LOS ANGELES -- Admit it: You didn't think Larry Drew II was going to be this good.
It's OK, not very many people did.
His track record at North Carolina gave very few indications that he'd turn into the single-season assist record holder at UCLA and the player who has hit more game-winning, late-game and late-clock clutch shots than any other Bruin this season.
Drew left North Carolina with the nickname "Turnover Jesus" and with the stigma of a quitter after his departure was portrayed as sneaking off into the night in the middle of the 2011 ACC season.
He has silenced critics of both his play and his attitude this season, emerging as both a playmaker and floor leader for a young UCLA team, and earning first-team All Pac-12 honors. Those roles figure to become even more prominent this week as the Bruins begin the NCAA tournament Friday against Minnesota in Austin, Texas.
Drew is the team's only senior and the only player on the roster with NCAA tournament experience. As the point guard, he'll be the guy with the ball in his hands most often. And not only that, but he has the experience of winning a national championship ring. Drew played part-time as a freshman on North Carolina's 2009 NCAA championship team.
UCLA has the nation's top-ranked recruiting class this season with top freshmen Shabazz Muhammad and Kyle Anderson getting much of the attention, but Drew, not long ago cast aside as a has-been, has become the team's most valuable new addition this season.
"I couldn't be happier for a player to play the way he has after all he had to go through," UCLA coach Ben Howland said. "I think he really got a raw deal in terms of his reputation because he's been nothing short of a model teammate and exceptional leader for us this season."

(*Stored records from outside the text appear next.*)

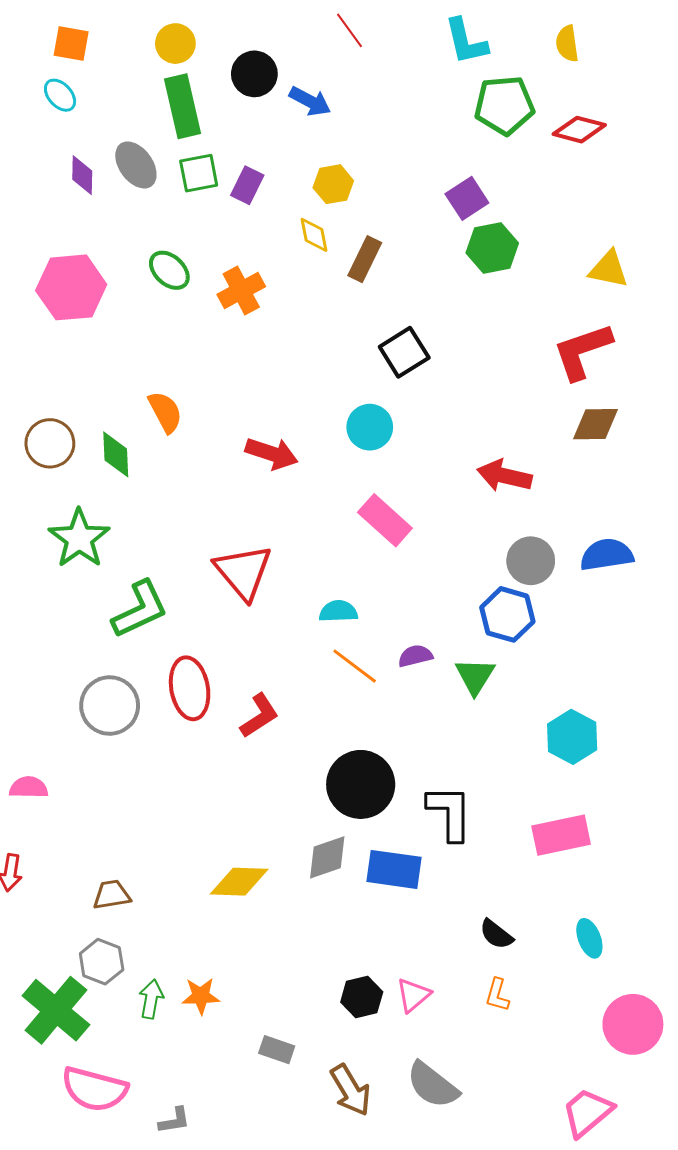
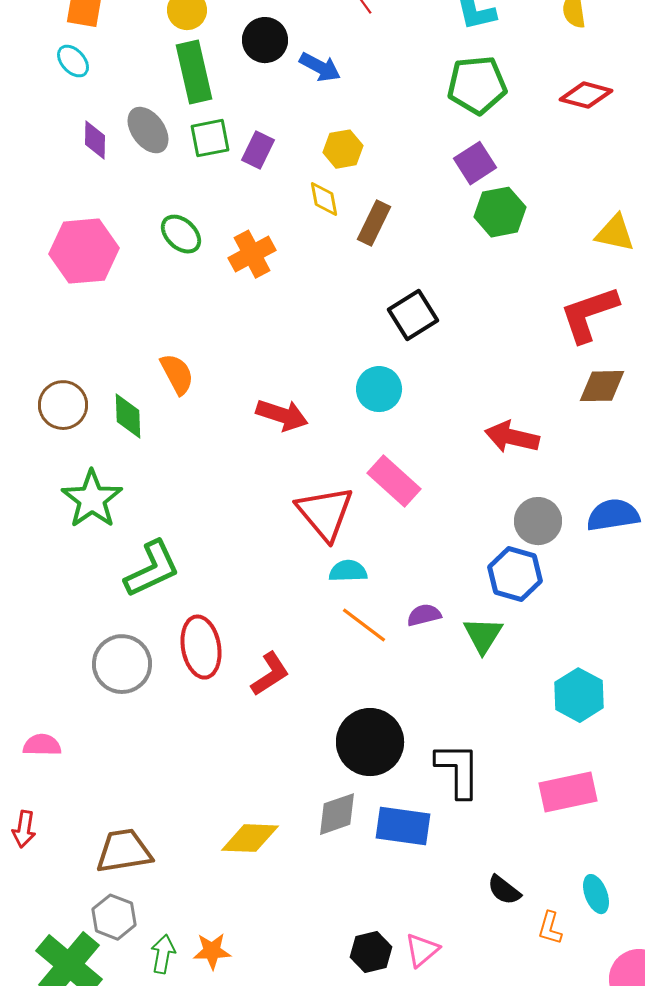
green pentagon: (504, 105) -> (477, 85), moved
red triangle: (243, 572) -> (325, 513), moved
brown trapezoid: (112, 895) -> (124, 851), size x1.5
orange L-shape: (497, 995) -> (550, 928), moved

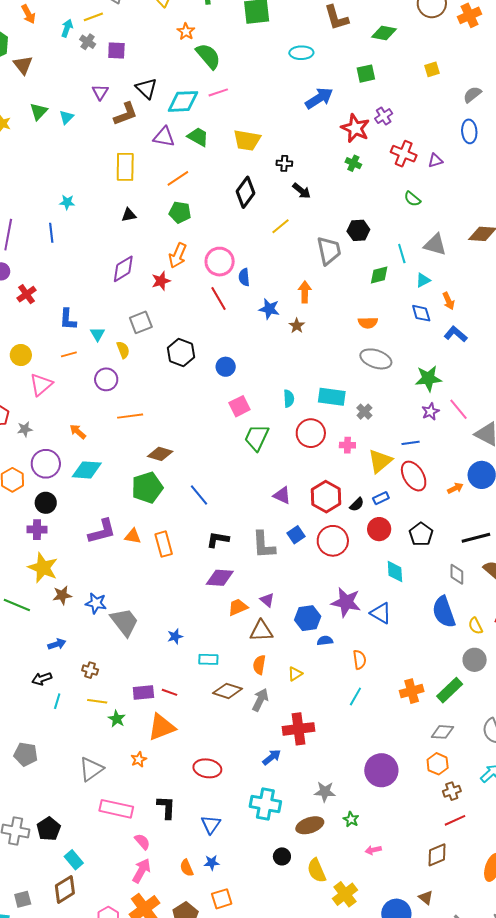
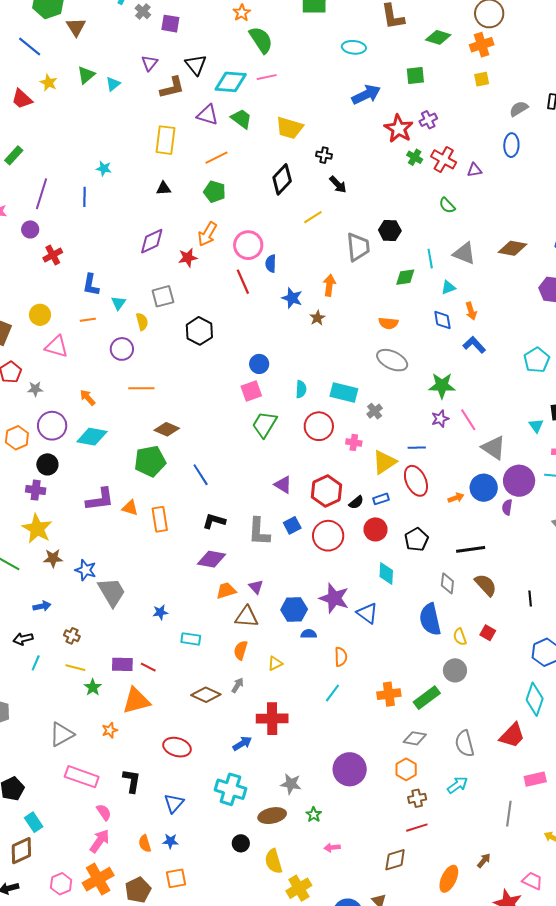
orange cross: (470, 15) -> (482, 45), moved
green cross: (353, 163) -> (415, 157), moved
blue circle: (226, 367) -> (259, 364), moved
pink triangle: (41, 385) -> (57, 347), turned 50
brown diamond: (228, 691) -> (206, 695), moved
gray arrow: (260, 700) -> (238, 685), size x0.7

Drew is averaging 7.6 points, is No. 4 in the nation with 7.4 assists per game and is No. 3 in the nation with an assist-turnover ratio of 3.12. On a team with three freshmen starters, Drew became the experienced leader, and in a season in which it seemed every game came down to the wire, Drew made clutch shot after clutch shot, including a buzzer-beating game winner against Washington Huskies and at least three other late-game shots that sealed victories.
And as the season has gone on, Drew's game has continued to evolve. Early on, he didn't score much, but as teams started to sag off him, he realized he'd have to do more than just distribute the ball. He's averaging 10.1 points and shooting 51.1 percent over the past 12 games. He has made 61.3 percent (19-of-31) of his 3-point attempts during that stretch.
You would have had to search a long time to find anyone who would have pegged Drew as that type of player two years ago. Drew was the starting point guard at North Carolina in 2009-10, when he averaged 8.5 points, 5.9 assists and 3.2 turnovers, but fans made him the scapegoat when the Tar Heels failed to make the NCAA tournament that season.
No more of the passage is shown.